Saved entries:
BEGIN
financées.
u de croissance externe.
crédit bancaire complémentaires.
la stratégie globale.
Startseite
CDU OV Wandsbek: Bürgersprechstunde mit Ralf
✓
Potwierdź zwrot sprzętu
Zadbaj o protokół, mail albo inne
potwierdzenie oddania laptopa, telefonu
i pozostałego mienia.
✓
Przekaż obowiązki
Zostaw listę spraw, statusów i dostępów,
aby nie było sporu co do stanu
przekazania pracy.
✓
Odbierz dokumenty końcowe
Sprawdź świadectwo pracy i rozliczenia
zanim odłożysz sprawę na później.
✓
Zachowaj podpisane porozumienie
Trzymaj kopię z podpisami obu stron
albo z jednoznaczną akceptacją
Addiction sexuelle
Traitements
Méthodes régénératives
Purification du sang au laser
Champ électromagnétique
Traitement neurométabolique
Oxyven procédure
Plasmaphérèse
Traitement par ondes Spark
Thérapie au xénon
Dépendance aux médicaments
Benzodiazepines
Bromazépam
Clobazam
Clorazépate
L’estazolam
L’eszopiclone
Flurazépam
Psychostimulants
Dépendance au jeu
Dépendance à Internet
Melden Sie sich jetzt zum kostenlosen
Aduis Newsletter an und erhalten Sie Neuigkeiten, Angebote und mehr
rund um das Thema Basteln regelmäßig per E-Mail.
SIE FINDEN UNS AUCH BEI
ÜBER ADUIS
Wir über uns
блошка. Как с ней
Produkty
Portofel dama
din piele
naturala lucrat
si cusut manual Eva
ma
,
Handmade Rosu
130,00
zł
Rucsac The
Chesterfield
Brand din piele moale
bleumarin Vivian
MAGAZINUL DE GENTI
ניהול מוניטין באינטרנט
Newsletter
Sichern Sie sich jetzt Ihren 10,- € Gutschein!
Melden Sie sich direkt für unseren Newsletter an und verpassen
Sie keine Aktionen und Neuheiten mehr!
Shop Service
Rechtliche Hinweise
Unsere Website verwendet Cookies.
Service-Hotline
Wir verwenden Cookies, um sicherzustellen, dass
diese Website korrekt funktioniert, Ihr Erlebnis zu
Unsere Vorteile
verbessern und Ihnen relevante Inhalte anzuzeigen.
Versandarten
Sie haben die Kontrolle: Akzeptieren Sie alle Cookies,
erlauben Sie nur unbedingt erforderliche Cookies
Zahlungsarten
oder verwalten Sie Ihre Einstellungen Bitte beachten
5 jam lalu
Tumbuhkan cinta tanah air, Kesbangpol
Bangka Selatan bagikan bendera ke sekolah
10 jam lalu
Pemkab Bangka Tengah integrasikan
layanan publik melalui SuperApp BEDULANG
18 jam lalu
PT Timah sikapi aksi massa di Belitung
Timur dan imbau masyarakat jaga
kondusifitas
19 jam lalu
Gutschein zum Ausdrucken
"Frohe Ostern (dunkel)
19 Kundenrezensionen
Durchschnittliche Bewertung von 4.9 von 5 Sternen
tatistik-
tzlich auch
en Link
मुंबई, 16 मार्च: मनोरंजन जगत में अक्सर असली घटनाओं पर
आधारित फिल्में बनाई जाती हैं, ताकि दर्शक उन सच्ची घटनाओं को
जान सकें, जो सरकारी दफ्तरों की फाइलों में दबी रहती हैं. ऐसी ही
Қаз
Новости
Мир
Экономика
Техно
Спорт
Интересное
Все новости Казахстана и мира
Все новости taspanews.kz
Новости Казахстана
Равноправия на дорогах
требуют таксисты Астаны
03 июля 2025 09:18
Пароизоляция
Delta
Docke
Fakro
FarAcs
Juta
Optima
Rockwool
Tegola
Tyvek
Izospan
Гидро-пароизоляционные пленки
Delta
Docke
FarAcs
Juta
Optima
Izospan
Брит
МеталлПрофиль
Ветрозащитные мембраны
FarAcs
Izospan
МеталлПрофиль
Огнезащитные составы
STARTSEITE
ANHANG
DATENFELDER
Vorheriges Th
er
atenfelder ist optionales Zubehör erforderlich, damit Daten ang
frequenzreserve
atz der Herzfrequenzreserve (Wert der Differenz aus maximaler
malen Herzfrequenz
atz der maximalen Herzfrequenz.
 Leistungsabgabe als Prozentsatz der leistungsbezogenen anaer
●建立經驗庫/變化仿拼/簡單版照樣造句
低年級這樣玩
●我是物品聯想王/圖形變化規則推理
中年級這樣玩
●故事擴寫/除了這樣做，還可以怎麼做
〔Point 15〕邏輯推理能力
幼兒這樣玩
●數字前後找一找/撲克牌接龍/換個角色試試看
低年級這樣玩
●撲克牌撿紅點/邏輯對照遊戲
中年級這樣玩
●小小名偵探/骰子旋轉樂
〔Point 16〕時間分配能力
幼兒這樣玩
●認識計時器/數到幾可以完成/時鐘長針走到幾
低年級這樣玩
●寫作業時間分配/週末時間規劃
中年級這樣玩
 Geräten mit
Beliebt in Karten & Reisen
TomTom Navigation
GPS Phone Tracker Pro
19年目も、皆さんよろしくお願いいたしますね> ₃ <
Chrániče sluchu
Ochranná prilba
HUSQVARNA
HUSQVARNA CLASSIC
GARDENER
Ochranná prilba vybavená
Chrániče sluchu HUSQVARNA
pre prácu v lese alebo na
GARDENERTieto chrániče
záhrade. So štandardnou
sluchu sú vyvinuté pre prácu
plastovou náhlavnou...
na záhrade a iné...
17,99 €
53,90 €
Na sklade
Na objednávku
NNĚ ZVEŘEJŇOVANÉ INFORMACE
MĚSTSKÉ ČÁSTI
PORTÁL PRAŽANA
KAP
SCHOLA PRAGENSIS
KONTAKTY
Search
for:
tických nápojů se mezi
END
WORK TO BE COMPLETED: Write down exactly the span of lines above from the one containing "PT Timah sikapi aksi massa di Belitung" to the one containing "आधारित फिल्में बनाई", both ends included.

OUTPUT FOR THIS EXERCISE:
PT Timah sikapi aksi massa di Belitung
Timur dan imbau masyarakat jaga
kondusifitas
19 jam lalu
Gutschein zum Ausdrucken
"Frohe Ostern (dunkel)
19 Kundenrezensionen
Durchschnittliche Bewertung von 4.9 von 5 Sternen
tatistik-
tzlich auch
en Link
मुंबई, 16 मार्च: मनोरंजन जगत में अक्सर असली घटनाओं पर
आधारित फिल्में बनाई जाती हैं, ताकि दर्शक उन सच्ची घटनाओं को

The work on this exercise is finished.